PROBLEM: Print the line that contains "Términos y Condiciones" and every line after it through the last line of the records below, exactly as written and nothing else.

START INPUT DATA

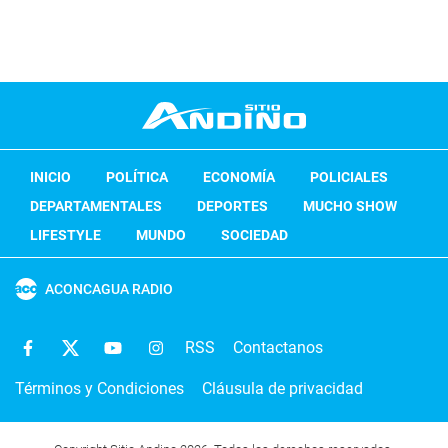
INICIO
POLÍTICA
ECONOMÍA
POLICIALES
DEPARTAMENTALES
DEPORTES
MUCHO SHOW
LIFESTYLE
MUNDO
SOCIEDAD
ACONCAGUA RADIO
RSS
Contactanos
Términos y Condiciones
Cláusula de privacidad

END INPUT DATA

RESPONSE AREA:
Términos y Condiciones
Cláusula de privacidad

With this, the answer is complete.